ABOUT THIS EXERCISE:
Retype the whole listing, please, keeping every line exact and dropping the pictures.
::: GIVEN DATA
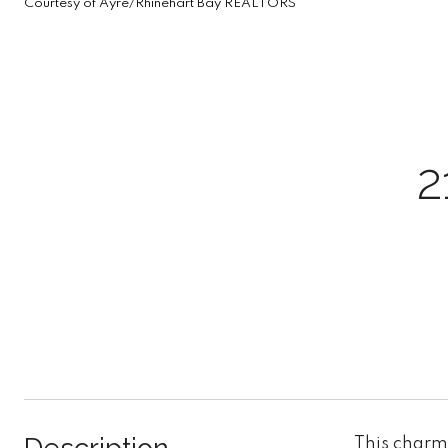
Courtesy of Ayre/Rhinehart Bay REALTORS
2
This charm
::::::
RESULT OF THE TASK:
Courtesy of Ayre/Rhinehart Bay REALTORS
2
This charm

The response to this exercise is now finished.